Flight Centre (ASX: FLT) will tap the market for $180m to help fund the acquisition of Scott Dunn, a high-end travel and tours company based in the UK.
"Scott Dunn provides an entry point into the UK and US luxury travel market through a well-regarded, scalable brand which will be supported by Flight Centre's global platform," the company said in a statement.
Price: £121m (A$221)
Valuation: 9.6 times EV (12 months to 30 June 2023 EBITDA)
Earnings: TTV of £122m (A$199m) and revenue of £29m (A$51m) for the 12 months to 31 December 2022
Timing: Expected to take place prior the end of February 2023
Financial impact: Increases Flight Centre's luxury margin by approximately 3% and EBITDA margin by approximately 7% (pro-forma 6 month to 31 December 2022 basis)

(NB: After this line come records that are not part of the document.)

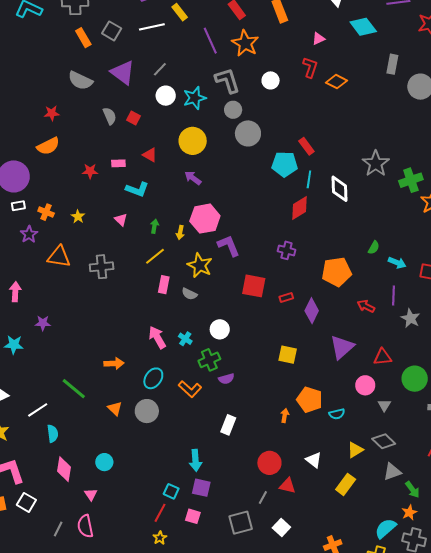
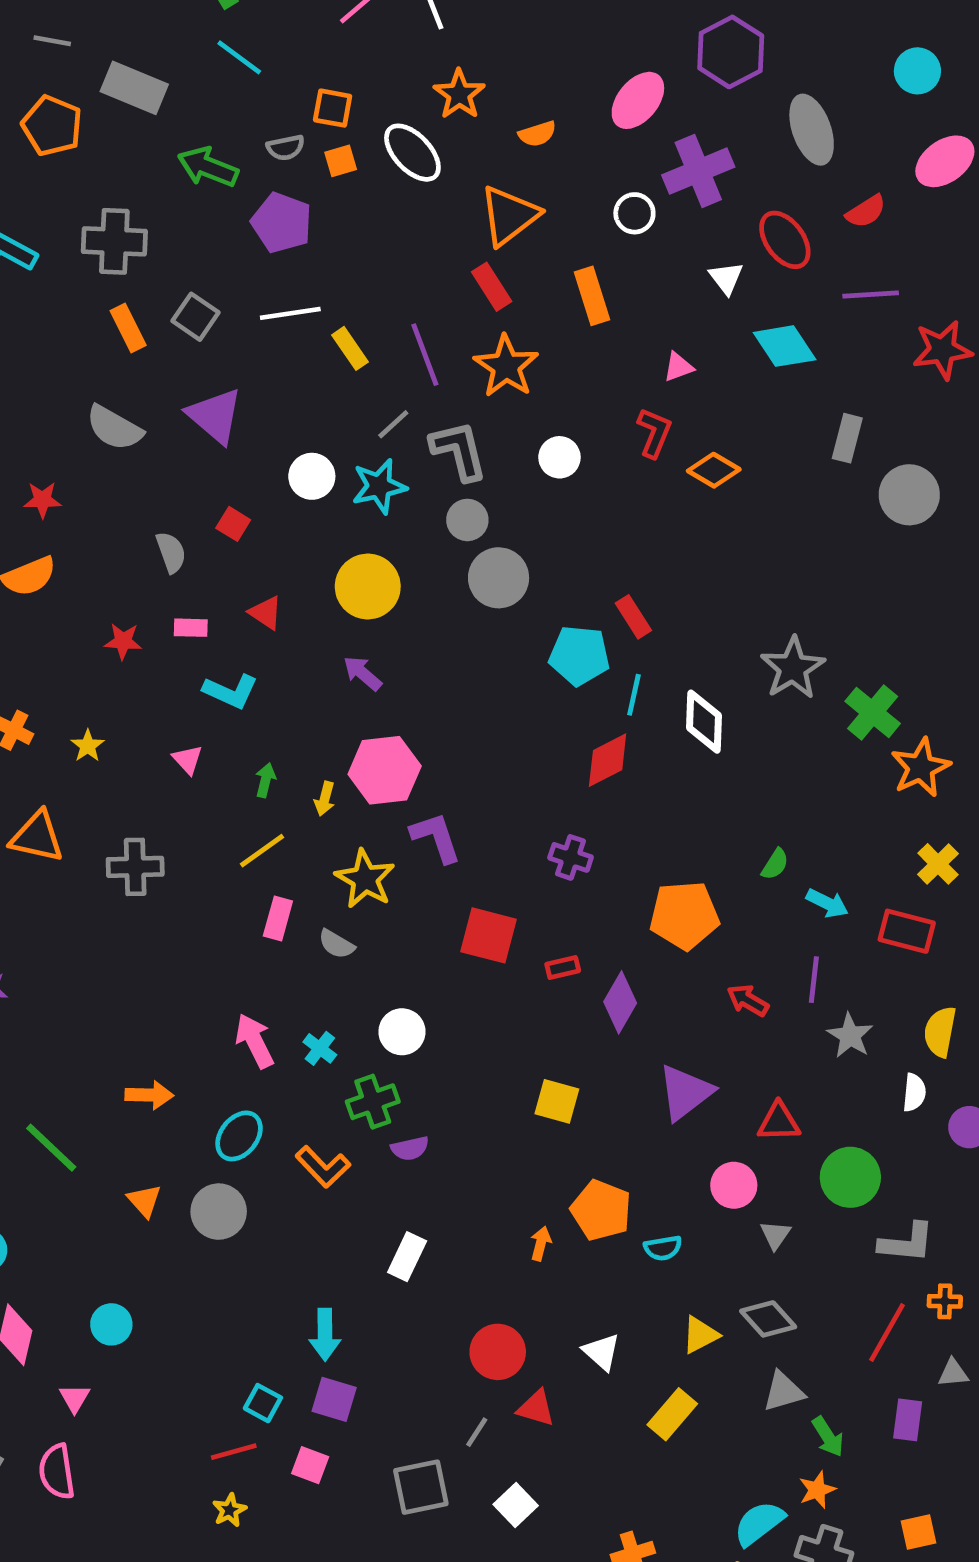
yellow rectangle: (180, 12) -> (350, 348), moved
gray line: (160, 69) -> (393, 424), moved
gray semicircle: (110, 116) -> (171, 552), moved
green cross: (411, 180) -> (873, 712), turned -35
red line: (160, 513) -> (234, 1452), turned 42

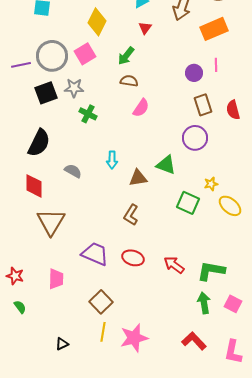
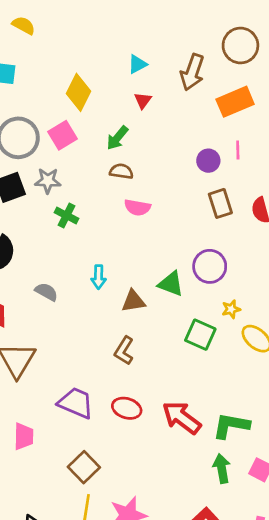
pink semicircle: (141, 108) -> (137, 207), turned 66
purple circle: (195, 138) -> (210, 266), moved
red arrow: (174, 265) -> (182, 418), size x1.4

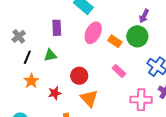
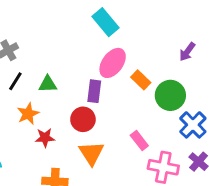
purple rectangle: (57, 28) -> (94, 91), moved
green circle: (137, 36) -> (170, 95), moved
pink rectangle: (119, 71) -> (139, 140), moved
orange star: (31, 81) -> (28, 114), moved

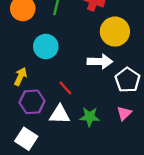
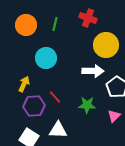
red line: (65, 88) -> (55, 97), moved
white triangle: (60, 114) -> (58, 130), moved
green star: (90, 117) -> (87, 105), moved

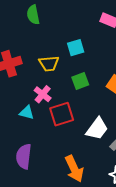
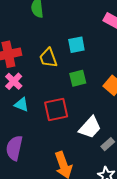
yellow trapezoid: (49, 63) -> (48, 58), turned 70
pink cross: (43, 94) -> (14, 81), moved

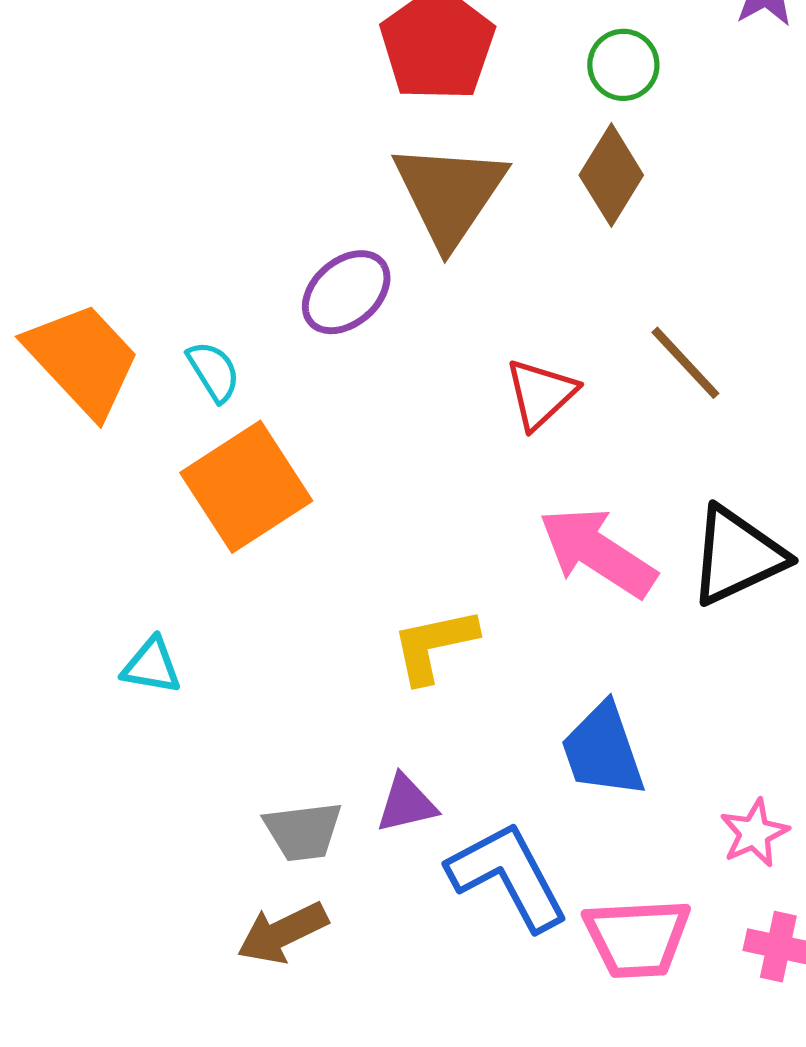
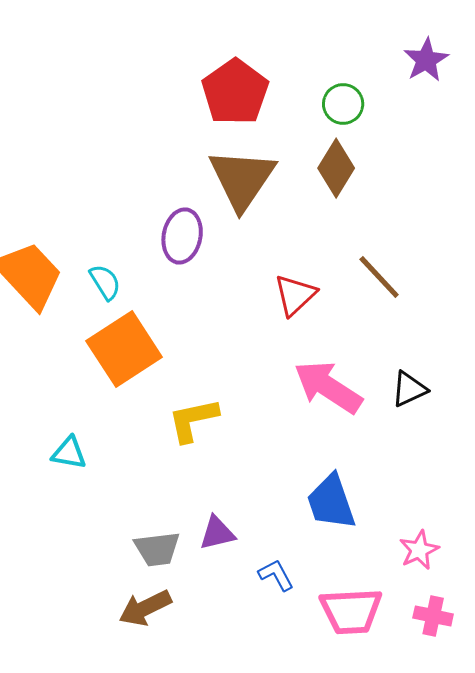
purple ellipse: (346, 292) -> (182, 236), turned -38
black triangle: (737, 556) -> (409, 389), size x0.6
yellow L-shape: (434, 645) -> (193, 420), moved
blue L-shape: (508, 876) -> (276, 575), size x0.5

Earnings impact: Expected to be mid-teens percentage EPS accretive prior to the realisation of any synergies and one-off transaction costs
Raise amount: $180m
Raise price: $14.60 per share
Discount: 7.8% to last traded price of $15.83
Dilution: Placement will issue 12.3m new shares or 6.2% of existing shares on issue
Share purchase plan: Up to $40m at the same price as above
A trading update accompanied the acquisition and capital raising announcement.
Flight Centre said total transaction volumes (TTV) for the first half of FY23 had more than tripled compared to the prior period and only marginally behind the entirety of FY22.
The company expects first half TTV to be around $9.89bn, up from $3.26bn a year ago but still tracking below FY19 levels of $11.2bn.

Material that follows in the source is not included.